**RECORDS FOR PROCESSING**
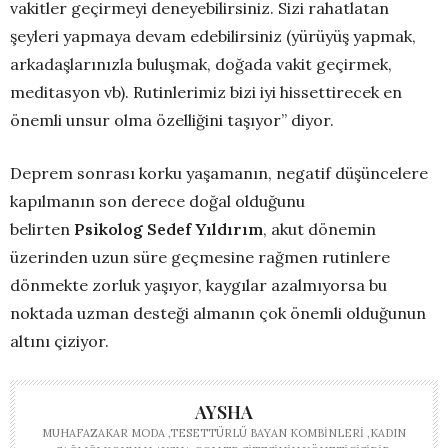
vakitler geçirmeyi deneyebilirsiniz. Sizi rahatlatan
şeyleri yapmaya devam edebilirsiniz (yürüyüş yapmak,
arkadaşlarınızla buluşmak, doğada vakit geçirmek,
meditasyon vb). Rutinlerimiz bizi iyi hissettirecek en
önemli unsur olma özelliğini taşıyor” diyor.
Deprem sonrası korku yaşamanın, negatif düşüncelere
kapılmanın son derece doğal olduğunu
belirten
Psikolog Sedef Yıldırım
, akut dönemin
üzerinden uzun süre geçmesine rağmen rutinlere
dönmekte zorluk yaşıyor, kaygılar azalmıyorsa bu
noktada uzman desteği almanın çok önemli olduğunun
altını çiziyor.
AYSHA
MUHAFAZAKAR MODA ,TESETTÜRLÜ BAYAN KOMBINLERI ,KADIN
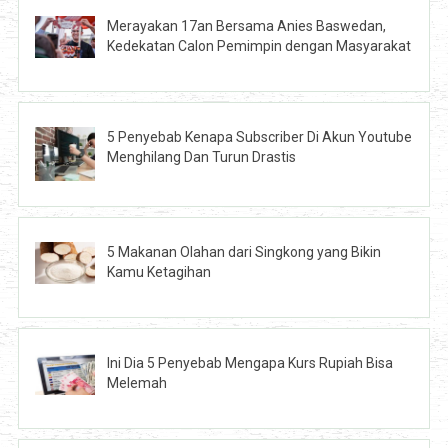
Merayakan 17an Bersama Anies Baswedan,
Kedekatan Calon Pemimpin dengan Masyarakat
5 Penyebab Kenapa Subscriber Di Akun Youtube
Menghilang Dan Turun Drastis
5 Makanan Olahan dari Singkong yang Bikin
Kamu Ketagihan
Ini Dia 5 Penyebab Mengapa Kurs Rupiah Bisa
Melemah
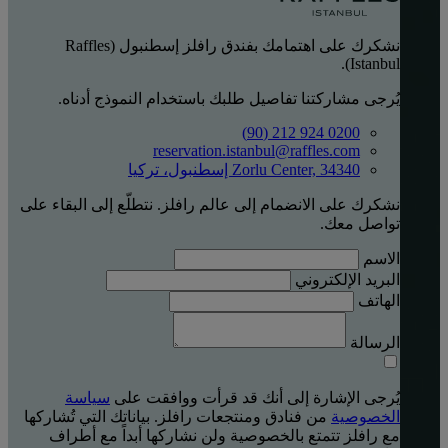
نشكرك على اهتمامك بفندق رافلز إسطنبول (Raffles
Istanbul).
يُرجى مشاركتنا تفاصيل طلبك باستخدام النموذج أدناه.
0200 924 212 (90)
reservation.istanbul@raffles.com
Zorlu Center, 34340 إسطنبول، تركيا
نشكرك على الانضمام إلى عالم رافلز. نتطلّع إلى البقاء على
تواصل معك.
الاسم
البريد الإلكتروني
الهاتف
الرسالة
يُرجى الإشارة إلى أنك قد قرأت ووافقت على
سياسة
الخصوصية
من فنادق ومنتجعات رافلز. بياناتك التي تُشاركها
مع رافلز تتمتع بالخصوصية ولن نشاركها أبداً مع أطراف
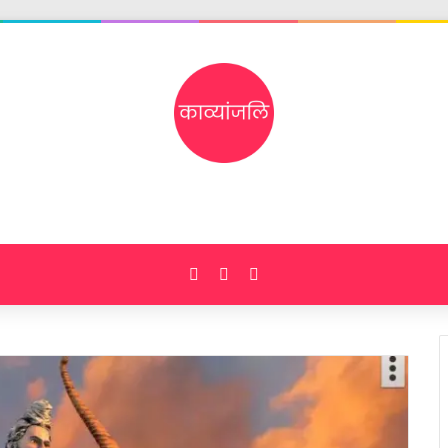
Facebook
X
Instagram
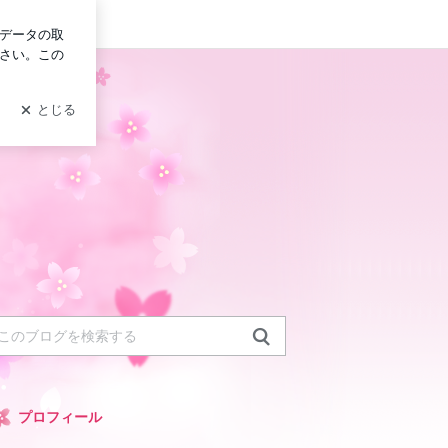
イン
プロフィール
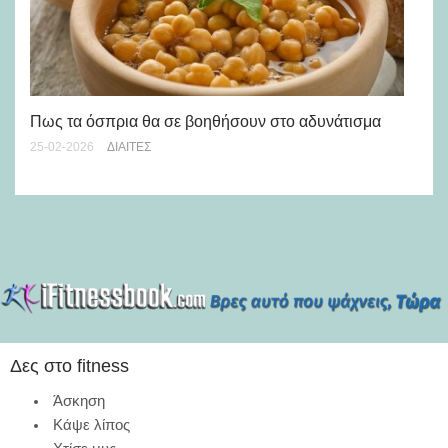
Με
Πως τα όσπρια θα σε βοηθήσουν στο αδυνάτισμα
06-
25-02-2026
ΔΊΑΙΤΕΣ
Δες στο fitness
Άσκηση
Κάψε λίπος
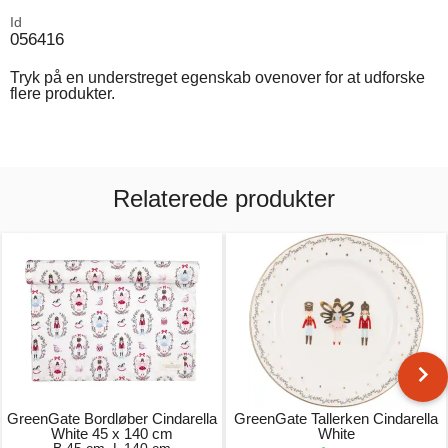
Id
056416
Tryk på en understreget egenskab ovenover for at udforske
flere produkter.
Relaterede produkter
GreenGate Bordløber Cindarella
GreenGate Tallerken Cindarella
White 45 x 140 cm
White
B 45 cm, L 140 cm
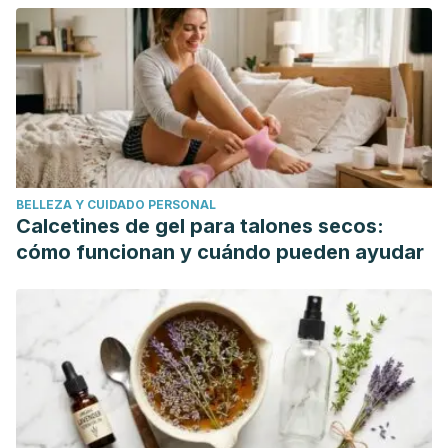
Klaassen, C. D., Liebler, D. C., Marks, J. G., Jr, Shank, R. C.,
Slaga, T. J., Snyder, P. W., Gill, L. J., & Heldreth, B. (2019).
Safety Assessment of Glycerin as Used in
Cosmetics.
International journal of toxicology
,
38
(3_suppl),
6S–22S. https://pubmed.ncbi.nlm.nih.gov/31840548/
Chen, H. J., Lee, P. Y., Chen, C. Y., Huang, S. L., Huang, B.
W., Dai, F. J., Chau, C. F., Chen, C. S., & Lin, Y. S. (2022).
BELLEZA Y CUIDADO PERSONAL
Moisture retention of glycerin solutions with various
Calcetines de gel para talones secos:
concentrations: a comparative study.
Scientific
cómo funcionan y cuándo pueden ayudar
reports
,
12
(1), 10232.
https://www.ncbi.nlm.nih.gov/pmc/articles/PMC9205919/
Harding, C. R., Matheson, J. R., Hoptroff, M., Jones, D. A.,
Luo, Y., Baines, F. L., & Luo, S. (2014). A high glycerol-
containing leave-on scalp care treatment to improve
dandruff.
Skinmed
,
12
(3), 155–161.
https://pubmed.ncbi.nlm.nih.gov/25134312/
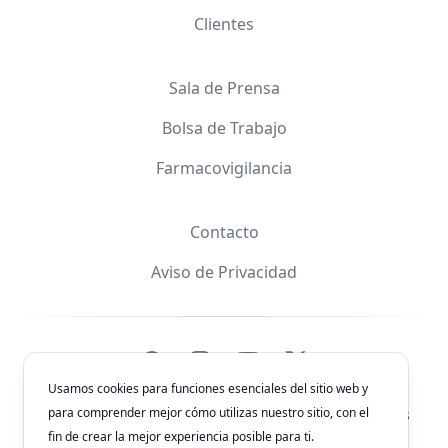
Clientes
Sala de Prensa
Bolsa de Trabajo
Farmacovigilancia
Contacto
Aviso de Privacidad
Facebook
Instagram
YouTube
X
Usamos cookies para funciones esenciales del sitio web y
para comprender mejor cómo utilizas nuestro sitio, con el
© 2026
Laboratorios Química Son's
. Todos los derechos
reservados.
fin de crear la mejor experiencia posible para ti.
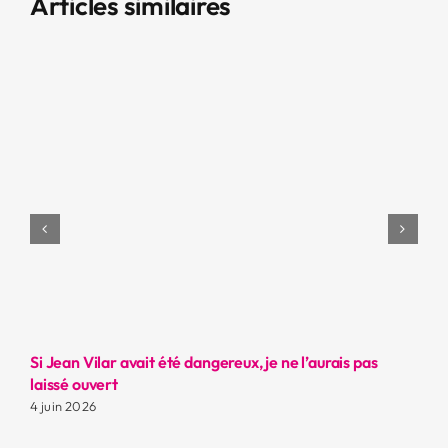
Articles similaires
Si Jean Vilar avait été dangereux, je ne l’aurais pas
La
laissé ouvert
ca
4 juin 2026
17 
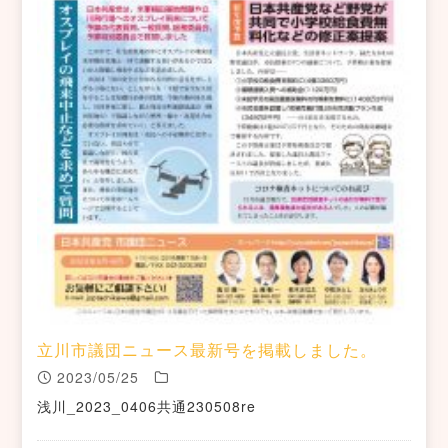
立川市議団ニュース最新号を掲載しました。
2023/05/25
浅川_2023_0406共通230508re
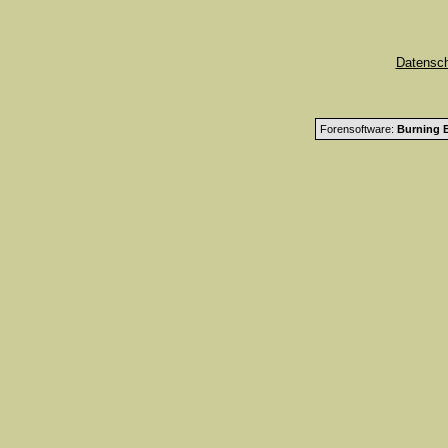
Datensc
Forensoftware:
Burning B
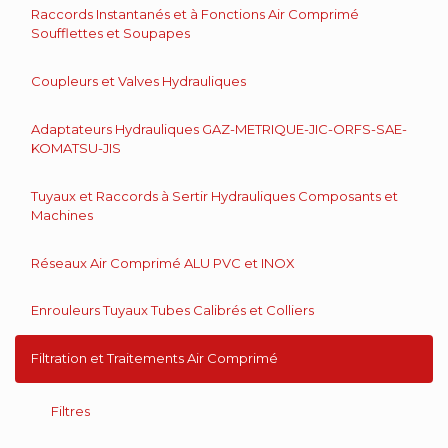
Raccords Instantanés et à Fonctions Air Comprimé
Soufflettes et Soupapes
Coupleurs et Valves Hydrauliques
Adaptateurs Hydrauliques GAZ-METRIQUE-JIC-ORFS-SAE-
KOMATSU-JIS
Tuyaux et Raccords à Sertir Hydrauliques Composants et
Machines
Réseaux Air Comprimé ALU PVC et INOX
Enrouleurs Tuyaux Tubes Calibrés et Colliers
Filtration et Traitements Air Comprimé
Filtres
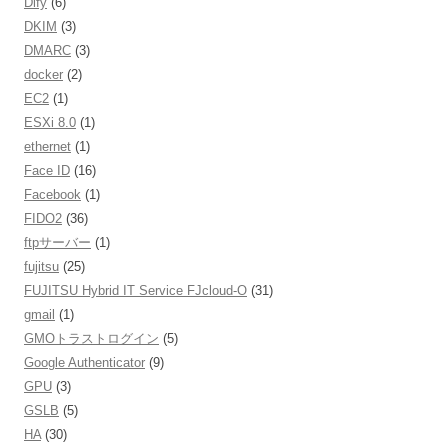
Dify
(6)
DKIM
(3)
DMARC
(3)
docker
(2)
EC2
(1)
ESXi 8.0
(1)
ethernet
(1)
Face ID
(16)
Facebook
(1)
FIDO2
(36)
ftpサーバー
(1)
fujitsu
(25)
FUJITSU Hybrid IT Service FJcloud-O
(31)
gmail
(1)
GMOトラストログイン
(5)
Google Authenticator
(9)
GPU
(3)
GSLB
(5)
HA
(30)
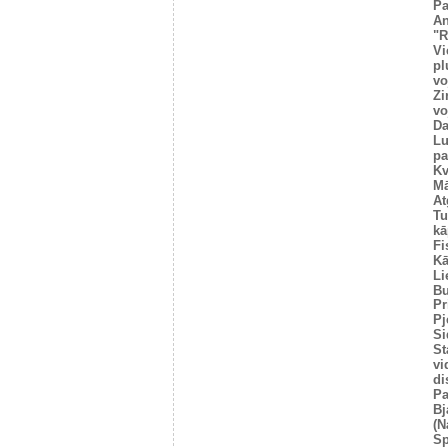
Pa
An
"R
Vi
pl
vo
Zi
vo
Da
Lu
pa
Kv
Mā
At
Tu
kā
Fi
Kā
Li
Bu
Pr
Pj
Si
St
vi
di
Pa
Bj
(N
Sp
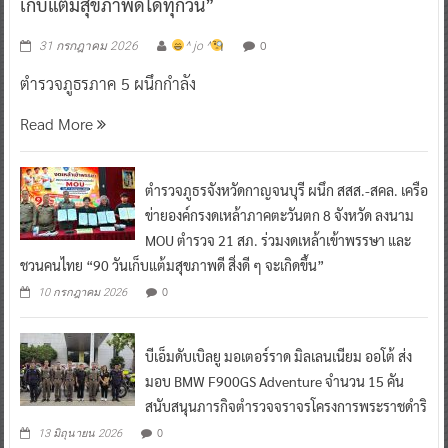
เก็บแต้มสุขภาพดีได้ทุกวัน”
0
31 กรกฎาคม 2026
^ jo ^
ตำรวจภูธรภาค 5 ผนึกกำลัง
Read More
ตำรวจภูธรจังหวัดกาญจนบุรี ผนึก สสส.-สคล. เครือ
ข่ายองค์กรงดเหล้าภาคตะวันตก 8 จังหวัด ลงนาม
MOU ตำรวจ 21 สภ. ร่วมงดเหล้าเข้าพรรษา และ
ชวนคนไทย “90 วันเก็บแต้มสุขภาพดี สิ่งดี ๆ จะเกิดขึ้น”
0
10 กรกฎาคม 2026
บีเอ็มดับเบิลยู มอเตอร์ราด มิลเลนเนียม ออโต้ ส่ง
มอบ BMW F900GS Adventure จำนวน 15 คัน
สนับสนุนภารกิจตำรวจจราจรโครงการพระราชดำริ
0
13 มิถุนายน 2026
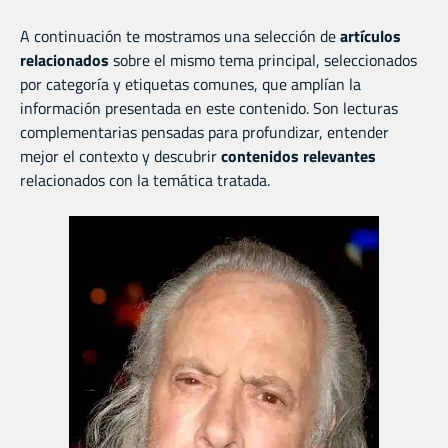
A continuación te mostramos una selección de
artículos
relacionados
sobre el mismo tema principal, seleccionados
por categoría y etiquetas comunes, que amplían la
información presentada en este contenido. Son lecturas
complementarias pensadas para profundizar, entender
mejor el contexto y descubrir
contenidos relevantes
relacionados con la temática tratada.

**TASK DIRECTIONS**
Output every entry above verbatim, but leave out the pictures.

**YOUR SOLUTION**
vakitler geçirmeyi deneyebilirsiniz. Sizi rahatlatan
şeyleri yapmaya devam edebilirsiniz (yürüyüş yapmak,
arkadaşlarınızla buluşmak, doğada vakit geçirmek,
meditasyon vb). Rutinlerimiz bizi iyi hissettirecek en
önemli unsur olma özelliğini taşıyor” diyor.
Deprem sonrası korku yaşamanın, negatif düşüncelere
kapılmanın son derece doğal olduğunu
belirten
Psikolog Sedef Yıldırım
, akut dönemin
üzerinden uzun süre geçmesine rağmen rutinlere
dönmekte zorluk yaşıyor, kaygılar azalmıyorsa bu
noktada uzman desteği almanın çok önemli olduğunun
altını çiziyor.
AYSHA
MUHAFAZAKAR MODA ,TESETTÜRLÜ BAYAN KOMBINLERI ,KADIN
Merayakan 17an Bersama Anies Baswedan,
Kedekatan Calon Pemimpin dengan Masyarakat
5 Penyebab Kenapa Subscriber Di Akun Youtube
Menghilang Dan Turun Drastis
5 Makanan Olahan dari Singkong yang Bikin
Kamu Ketagihan
Ini Dia 5 Penyebab Mengapa Kurs Rupiah Bisa
Melemah
نشكرك على اهتمامك بفندق رافلز إسطنبول (Raffles
Istanbul).
يُرجى مشاركتنا تفاصيل طلبك باستخدام النموذج أدناه.
0200 924 212 (90)
reservation.istanbul@raffles.com
Zorlu Center, 34340 إسطنبول، تركيا
نشكرك على الانضمام إلى عالم رافلز. نتطلّع إلى البقاء على
تواصل معك.
الاسم
البريد الإلكتروني
الهاتف
الرسالة
يُرجى الإشارة إلى أنك قد قرأت ووافقت على
سياسة
الخصوصية
من فنادق ومنتجعات رافلز. بياناتك التي تُشاركها
مع رافلز تتمتع بالخصوصية ولن نشاركها أبداً مع أطراف
Facebook
X
Instagram
イン
プロフィール
Με
Πως τα όσπρια θα σε βοηθήσουν στο αδυνάτισμα
06-
25-02-2026
ΔΊΑΙΤΕΣ
Δες στο fitness
Άσκηση
Κάψε λίπος
Id
056416
Tryk på en understreget egenskab ovenover for at udforske
flere produkter.
Relaterede produkter
GreenGate Bordløber Cindarella
GreenGate Tallerken Cindarella
White 45 x 140 cm
White
B 45 cm, L 140 cm
Klaassen, C. D., Liebler, D. C., Marks, J. G., Jr, Shank, R. C.,
Slaga, T. J., Snyder, P. W., Gill, L. J., & Heldreth, B. (2019).
Safety Assessment of Glycerin as Used in
Cosmetics.
International journal of toxicology
,
38
(3_suppl),
6S–22S. https://pubmed.ncbi.nlm.nih.gov/31840548/
Chen, H. J., Lee, P. Y., Chen, C. Y., Huang, S. L., Huang, B.
W., Dai, F. J., Chau, C. F., Chen, C. S., & Lin, Y. S. (2022).
BELLEZA Y CUIDADO PERSONAL
Moisture retention of glycerin solutions with various
Calcetines de gel para talones secos:
concentrations: a comparative study.
Scientific
cómo funcionan y cuándo pueden ayudar
reports
,
12
(1), 10232.
https://www.ncbi.nlm.nih.gov/pmc/articles/PMC9205919/
Harding, C. R., Matheson, J. R., Hoptroff, M., Jones, D. A.,
Luo, Y., Baines, F. L., & Luo, S. (2014). A high glycerol-
containing leave-on scalp care treatment to improve
dandruff.
Skinmed
,
12
(3), 155–161.
https://pubmed.ncbi.nlm.nih.gov/25134312/
Clientes
Sala de Prensa
Bolsa de Trabajo
Farmacovigilancia
Contacto
Aviso de Privacidad
Facebook
Instagram
YouTube
X
Usamos cookies para funciones esenciales del sitio web y
para comprender mejor cómo utilizas nuestro sitio, con el
© 2026
Laboratorios Química Son's
. Todos los derechos
reservados.
fin de crear la mejor experiencia posible para ti.
Articles similaires
Si Jean Vilar avait été dangereux, je ne l’aurais pas
La
laissé ouvert
ca
4 juin 2026
17 
立川市議団ニュース最新号を掲載しました。
2023/05/25
浅川_2023_0406共通230508re
Datensc
Forensoftware:
Burning B
Raccords Instantanés et à Fonctions Air Comprimé
Soufflettes et Soupapes
Coupleurs et Valves Hydrauliques
Adaptateurs Hydrauliques GAZ-METRIQUE-JIC-ORFS-SAE-
KOMATSU-JIS
Tuyaux et Raccords à Sertir Hydrauliques Composants et
Machines
Réseaux Air Comprimé ALU PVC et INOX
Enrouleurs Tuyaux Tubes Calibrés et Colliers
Filtration et Traitements Air Comprimé
Filtres
Dify
(6)
DKIM
(3)
DMARC
(3)
docker
(2)
EC2
(1)
ESXi 8.0
(1)
ethernet
(1)
Face ID
(16)
Facebook
(1)
FIDO2
(36)
ftpサーバー
(1)
fujitsu
(25)
FUJITSU Hybrid IT Service FJcloud-O
(31)
gmail
(1)
GMOトラストログイン
(5)
Google Authenticator
(9)
GPU
(3)
GSLB
(5)
HA
(30)
Pa
An
"R
Vi
pl
vo
Zi
vo
Da
Lu
pa
Kv
Mā
At
Tu
kā
Fi
Kā
Li
Bu
Pr
Pj
Si
St
vi
di
Pa
Bj
(N
Sp
เก็บแต้มสุขภาพดีได้ทุกวัน”
0
31 กรกฎาคม 2026
^ jo ^
ตำรวจภูธรภาค 5 ผนึกกำลัง
Read More
ตำรวจภูธรจังหวัดกาญจนบุรี ผนึก สสส.-สคล. เครือ
ข่ายองค์กรงดเหล้าภาคตะวันตก 8 จังหวัด ลงนาม
MOU ตำรวจ 21 สภ. ร่วมงดเหล้าเข้าพรรษา และ
ชวนคนไทย “90 วันเก็บแต้มสุขภาพดี สิ่งดี ๆ จะเกิดขึ้น”
0
10 กรกฎาคม 2026
บีเอ็มดับเบิลยู มอเตอร์ราด มิลเลนเนียม ออโต้ ส่ง
มอบ BMW F900GS Adventure จำนวน 15 คัน
สนับสนุนภารกิจตำรวจจราจรโครงการพระราชดำริ
0
13 มิถุนายน 2026
A continuación te mostramos una selección de
artículos
relacionados
sobre el mismo tema principal, seleccionados
por categoría y etiquetas comunes, que amplían la
información presentada en este contenido. Son lecturas
complementarias pensadas para profundizar, entender
mejor el contexto y descubrir
contenidos relevantes
relacionados con la temática tratada.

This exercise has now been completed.